Table 3 Comparison between our model and the current planning for each product (×1000 tomans)

As shown in this table, there is a big difference between the optimal solution and the current situation of the company. In the current situation, shortage costs and setup costs are small, but holding costs are big. For this company, the rate of production is much more than the rate of demand. This could be a reason for the low quantity of r.

In this model, the demand rate has significant effects on r and R. Therefore, we only considered ESR320 which is a shop refrigerator. For this product, R and r were analyzed according to the demand rate in Fig. 7. The same pattern was displayed for them. Also, it has been discovered that as the demand rate becomes bigger, when it is bigger than the service rate, the optimal costs decrease. For example, the costs for D = 64 is equal to 30 which is significantly less than for D = 7. However, for small demand rates, its increase makes optimal costs bigger. For example, in D = 13, the optimal cost is equal to 302.
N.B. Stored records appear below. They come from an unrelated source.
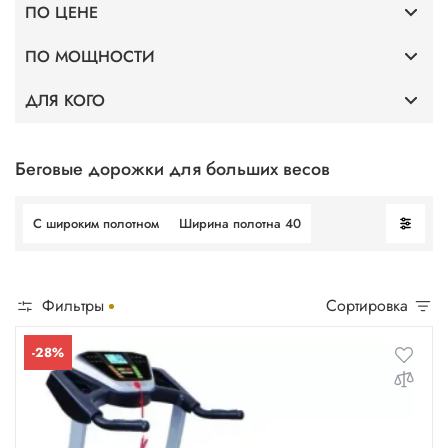
ПО ЦЕНЕ
Премиум
ПО МОЩНОСТИ
До 40 000
Тонкие
ДЛЯ КОГО
Мощность 2 л.с.
До 75 000
Для дома
Профессиональные
Мощность 3,5 л.с.
До 100 000
Без поручней
Беговые дорожки для больших весов
Для фитнес клубов
Мощность 4 л.с.
С широким полотном
Ширина полотна 40
Для ходьбы
Мощность 5 л.с.
Фильтры
Сортировка
-28%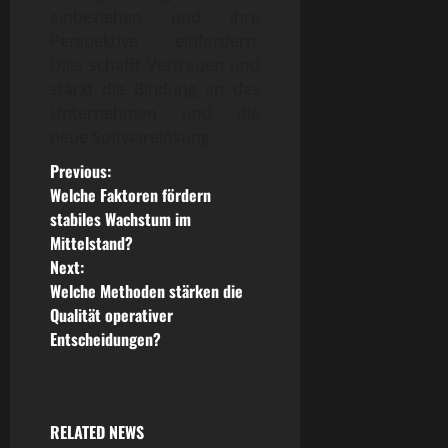
einbeziehen und ihre
Perspektive einfordern.
Dies schafft Vertrauen und
stärkt die Bindung an das
Unternehmen und die
neue Softwarelösung.
P
Previous:
Welche Faktoren fördern
o
stabiles Wachstum im
Mittelstand?
s
Next:
Welche Methoden stärken die
t
Qualität operativer
n
Entscheidungen?
a
v
RELATED NEWS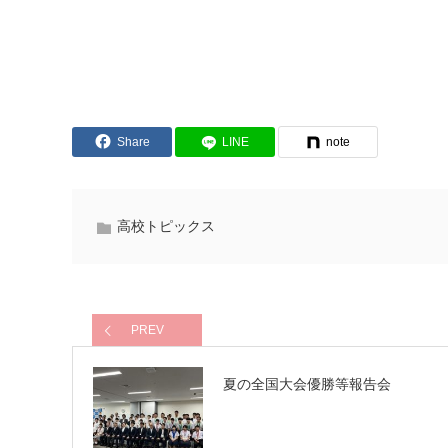
Share
LINE
note
高校トピックス
PREV
夏の全国大会優勝等報告会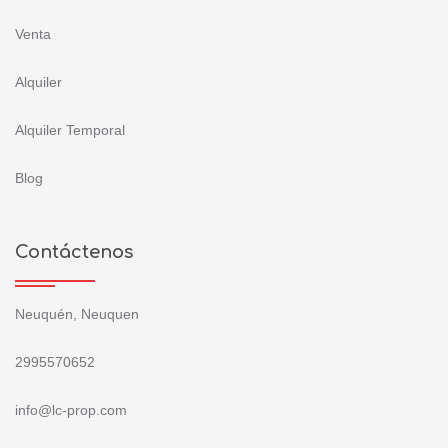
Venta
Alquiler
Alquiler Temporal
Blog
Contáctenos
Neuquén, Neuquen
2995570652
info@lc-prop.com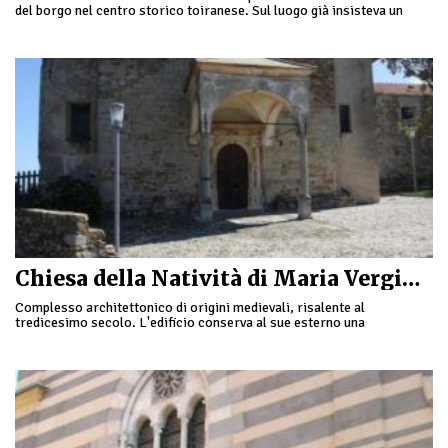
del borgo nel centro storico toiranese. Sul luogo già insisteva un
oratorio dei Disciplinanti e …
Chiesa della Natività di Maria Vergine a Lingueglietta
Complesso architettonico di origini medievali, risalente al
tredicesimo secolo. L'edificio conserva al sue esterno una
caratteristica facciata in cui sono ancora visibili i segni dei …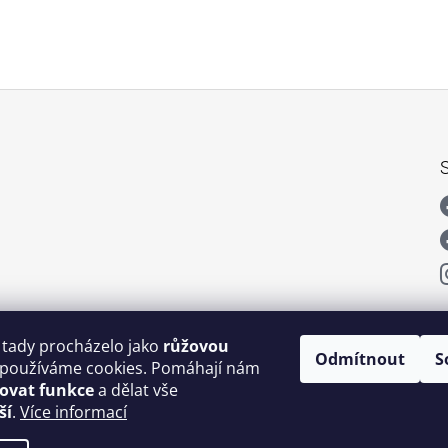
 tady procházelo jako
růžovou
Odmítnout
S
používáme cookies. Pomáhají nám
šovat funkce
a dělat vše
ší
.
Více informací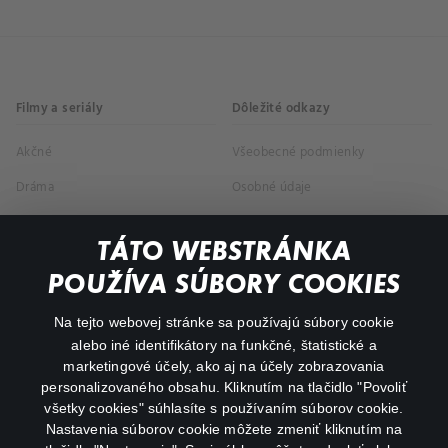
Filmy a seriály
Dôležité odkazy
Akčné
Všeobecné podmienky
Dráma
Osobné údaje
Dokumentárne
TÁTO WEBSTRÁNKA
Animácie
POUŽÍVA SÚBORY COOKIES
FAQ
Na tejto webovej stránke sa používajú súbory cookie
alebo iné identifikátory na funkčné, štatistické a
Môj účet
marketingové účely, ako aj na účely zobrazovania
O aplikácii Canal+
personalizovaného obsahu. Kliknutím na tlačidlo "Povoliť
všetky cookies" súhlasíte s používaním súborov cookie.
Nastavenia súborov cookie môžete zmeniť kliknutím na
Conclusion and future directions

In this paper, a new production-inventory model is developed (Fig. 8). To prepare a cohesive model, demand and production time are considered as stochastic parameters and queuing theory is used to calculate long-run inventory costs. The proposed model also has been extended for multi-item inventory systems. The inventory model has been analyzed concerning r and R. These parameter behaviors are investigated. We also proposed a heuristic algorithm to solve the problem. The results demonstrate the efficiency of the proposed algorithm. To prepare a better description of the model, a real-world example is studied and analyzed. Respecting the collected data, it has been observed that there is a significant relation between the demand rate and production rate. If demand is smaller than service rate, increase of demand causes an increase in optimal costs. On the other hand, when it is bigger than the service rate, a small increase may reduce the optimal costs.

Fig. 8

Relation between R, r and D for ESR320

Lost sales shortage may be considered as one of the weaknesses in our model. So, in future, the model can be extended through considering back-order shortage. This may increase the complexity of the problem while the model would become more realistic. Another extension of this research is possible by covering corruption rates for perishable inventories.